Sorprendentemente, Argentina también se desmarcó de Estados Unidos e Israel, países que suelen alinearse con su política exterior y que apoyaron esta resolución. Además, naciones donde los derechos de las mujeres enfrentan serios desafíos, como Afganistán, se ausentaron en lugar de oponerse, lo que incrementa la atención sobre la postura argentina.

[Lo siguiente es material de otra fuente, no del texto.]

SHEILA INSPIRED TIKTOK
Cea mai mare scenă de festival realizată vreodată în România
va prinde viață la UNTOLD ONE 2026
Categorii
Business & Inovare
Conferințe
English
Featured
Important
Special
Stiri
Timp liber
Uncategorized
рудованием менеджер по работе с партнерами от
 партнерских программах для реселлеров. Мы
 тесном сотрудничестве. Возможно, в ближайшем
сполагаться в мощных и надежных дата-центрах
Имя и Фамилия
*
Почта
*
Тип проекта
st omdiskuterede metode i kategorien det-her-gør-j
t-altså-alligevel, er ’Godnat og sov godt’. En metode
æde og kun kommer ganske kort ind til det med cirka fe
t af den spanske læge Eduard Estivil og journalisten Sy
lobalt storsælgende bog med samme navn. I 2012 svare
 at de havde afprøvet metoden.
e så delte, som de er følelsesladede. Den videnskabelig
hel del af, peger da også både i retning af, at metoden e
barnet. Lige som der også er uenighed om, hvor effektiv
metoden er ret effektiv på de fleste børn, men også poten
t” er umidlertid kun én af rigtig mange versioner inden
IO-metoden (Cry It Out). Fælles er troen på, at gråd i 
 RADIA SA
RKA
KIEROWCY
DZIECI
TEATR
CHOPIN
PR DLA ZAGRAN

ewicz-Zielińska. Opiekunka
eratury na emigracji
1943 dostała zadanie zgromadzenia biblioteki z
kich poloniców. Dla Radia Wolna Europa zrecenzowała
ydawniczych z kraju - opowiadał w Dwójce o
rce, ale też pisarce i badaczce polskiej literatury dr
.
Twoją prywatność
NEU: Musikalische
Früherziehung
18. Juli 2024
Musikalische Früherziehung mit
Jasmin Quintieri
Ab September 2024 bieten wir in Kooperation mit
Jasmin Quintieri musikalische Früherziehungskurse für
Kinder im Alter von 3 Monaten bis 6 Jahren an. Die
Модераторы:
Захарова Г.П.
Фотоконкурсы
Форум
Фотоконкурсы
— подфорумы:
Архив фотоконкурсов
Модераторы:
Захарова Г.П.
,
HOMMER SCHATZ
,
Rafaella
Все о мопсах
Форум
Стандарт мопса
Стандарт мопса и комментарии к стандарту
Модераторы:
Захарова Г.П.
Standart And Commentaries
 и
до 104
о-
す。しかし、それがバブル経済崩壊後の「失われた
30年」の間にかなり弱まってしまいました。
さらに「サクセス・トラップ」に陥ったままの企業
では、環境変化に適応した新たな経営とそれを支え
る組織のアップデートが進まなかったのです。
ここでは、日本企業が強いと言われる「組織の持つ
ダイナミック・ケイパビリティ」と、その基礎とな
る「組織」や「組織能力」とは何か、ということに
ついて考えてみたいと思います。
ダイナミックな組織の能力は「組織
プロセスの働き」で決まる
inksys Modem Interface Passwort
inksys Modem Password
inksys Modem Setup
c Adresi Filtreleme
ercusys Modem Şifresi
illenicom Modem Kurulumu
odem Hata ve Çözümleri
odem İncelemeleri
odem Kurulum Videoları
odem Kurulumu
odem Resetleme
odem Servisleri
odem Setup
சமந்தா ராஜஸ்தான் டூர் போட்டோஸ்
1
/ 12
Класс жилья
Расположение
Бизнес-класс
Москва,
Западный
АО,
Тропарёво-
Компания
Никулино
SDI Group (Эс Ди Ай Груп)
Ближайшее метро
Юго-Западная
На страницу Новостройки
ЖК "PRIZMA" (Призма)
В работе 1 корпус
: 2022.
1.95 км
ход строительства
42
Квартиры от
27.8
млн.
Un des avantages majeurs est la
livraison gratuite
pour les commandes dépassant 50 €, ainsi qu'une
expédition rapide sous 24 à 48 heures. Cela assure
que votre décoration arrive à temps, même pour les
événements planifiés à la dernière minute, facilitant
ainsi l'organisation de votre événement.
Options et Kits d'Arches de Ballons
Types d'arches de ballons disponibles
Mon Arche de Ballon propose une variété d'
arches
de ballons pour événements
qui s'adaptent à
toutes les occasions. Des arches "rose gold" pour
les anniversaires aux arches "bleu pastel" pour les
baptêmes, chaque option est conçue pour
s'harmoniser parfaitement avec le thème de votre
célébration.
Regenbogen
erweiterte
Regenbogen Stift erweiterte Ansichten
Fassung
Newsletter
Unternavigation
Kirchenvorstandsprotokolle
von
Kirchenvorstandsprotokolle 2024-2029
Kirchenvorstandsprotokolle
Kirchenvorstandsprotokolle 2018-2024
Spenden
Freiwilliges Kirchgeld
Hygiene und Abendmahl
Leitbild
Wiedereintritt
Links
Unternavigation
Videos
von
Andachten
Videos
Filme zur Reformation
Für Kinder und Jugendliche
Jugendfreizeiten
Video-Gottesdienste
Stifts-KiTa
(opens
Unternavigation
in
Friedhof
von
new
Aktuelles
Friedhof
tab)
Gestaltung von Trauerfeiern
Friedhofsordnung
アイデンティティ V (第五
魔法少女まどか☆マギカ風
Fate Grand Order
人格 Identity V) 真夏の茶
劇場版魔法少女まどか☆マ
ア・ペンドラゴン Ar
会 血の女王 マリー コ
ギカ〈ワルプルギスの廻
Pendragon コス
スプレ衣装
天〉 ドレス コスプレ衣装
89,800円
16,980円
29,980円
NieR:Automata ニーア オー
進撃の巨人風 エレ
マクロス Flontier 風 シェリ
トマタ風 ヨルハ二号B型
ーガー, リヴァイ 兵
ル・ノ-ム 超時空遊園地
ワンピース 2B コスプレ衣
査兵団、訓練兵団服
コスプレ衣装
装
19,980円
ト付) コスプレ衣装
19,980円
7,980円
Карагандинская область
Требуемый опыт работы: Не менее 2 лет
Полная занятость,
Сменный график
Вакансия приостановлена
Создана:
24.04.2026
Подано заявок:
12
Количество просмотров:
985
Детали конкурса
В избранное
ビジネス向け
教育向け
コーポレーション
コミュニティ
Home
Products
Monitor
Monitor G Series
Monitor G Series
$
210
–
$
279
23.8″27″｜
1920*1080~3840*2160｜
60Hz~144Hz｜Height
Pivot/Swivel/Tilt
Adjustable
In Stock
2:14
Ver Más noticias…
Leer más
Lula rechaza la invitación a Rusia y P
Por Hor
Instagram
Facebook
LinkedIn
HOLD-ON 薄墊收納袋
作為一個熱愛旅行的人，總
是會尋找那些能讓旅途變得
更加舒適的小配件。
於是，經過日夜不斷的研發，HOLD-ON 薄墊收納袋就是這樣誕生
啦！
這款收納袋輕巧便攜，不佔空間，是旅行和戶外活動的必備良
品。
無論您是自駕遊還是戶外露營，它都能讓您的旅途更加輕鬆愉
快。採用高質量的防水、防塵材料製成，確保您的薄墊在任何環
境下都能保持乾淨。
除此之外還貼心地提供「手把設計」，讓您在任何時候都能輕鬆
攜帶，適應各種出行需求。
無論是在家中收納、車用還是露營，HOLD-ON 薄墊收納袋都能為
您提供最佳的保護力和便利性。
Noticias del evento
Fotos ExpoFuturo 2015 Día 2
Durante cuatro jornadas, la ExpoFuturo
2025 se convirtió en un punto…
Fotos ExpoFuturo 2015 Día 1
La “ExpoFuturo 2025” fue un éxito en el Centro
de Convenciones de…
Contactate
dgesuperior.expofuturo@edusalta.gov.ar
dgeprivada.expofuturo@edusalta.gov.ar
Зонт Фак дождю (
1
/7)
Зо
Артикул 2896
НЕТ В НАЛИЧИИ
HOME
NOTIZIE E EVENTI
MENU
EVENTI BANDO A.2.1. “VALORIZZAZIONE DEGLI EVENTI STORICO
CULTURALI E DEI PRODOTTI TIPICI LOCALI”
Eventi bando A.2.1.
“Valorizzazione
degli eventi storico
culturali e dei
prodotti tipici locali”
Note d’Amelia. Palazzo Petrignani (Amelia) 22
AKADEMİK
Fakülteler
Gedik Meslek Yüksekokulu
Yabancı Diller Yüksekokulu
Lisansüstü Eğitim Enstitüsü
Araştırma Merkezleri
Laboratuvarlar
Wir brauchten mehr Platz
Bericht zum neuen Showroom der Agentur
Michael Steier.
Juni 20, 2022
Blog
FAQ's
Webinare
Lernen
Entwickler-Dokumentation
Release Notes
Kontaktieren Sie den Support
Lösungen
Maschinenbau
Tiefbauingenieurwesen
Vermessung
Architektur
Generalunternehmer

La votación generó fuertes críticas dentro de Argentina. Legisladores de la oposición expresaron su indignación. Fernando Carbajal, diputado de la UCR, calificó el voto como un ataque a los derechos humanos esenciales y una “profunda vergüenza”. Karina Banfi, también diputada, señaló que el voto es una grave infracción a los compromisos internacionales del país en materia de derechos de género y vulnerabilidad digital.

Este suceso sigue a un reciente voto en el que Argentina fue el único país en oponerse a una resolución sobre derechos de pueblos indígenas. Ambas decisiones son las primeras bajo la dirección del nuevo canciller, Gerardo Werthein, quien reemplazó a Diana Mondino tras su polémico voto a favor de levantar el bloqueo a Cuba, en contra de Estados Unidos e Israel.
La administración de Javier Milei emitió una carta al cuerpo diplomático en la que rechaza políticas de la ONU que considera contrarias al "derecho a la vida, libertad y propiedad", enfatizando que los representantes de Argentina en el exterior deberán alinearse con esta doctrina o “dar un paso al costado”.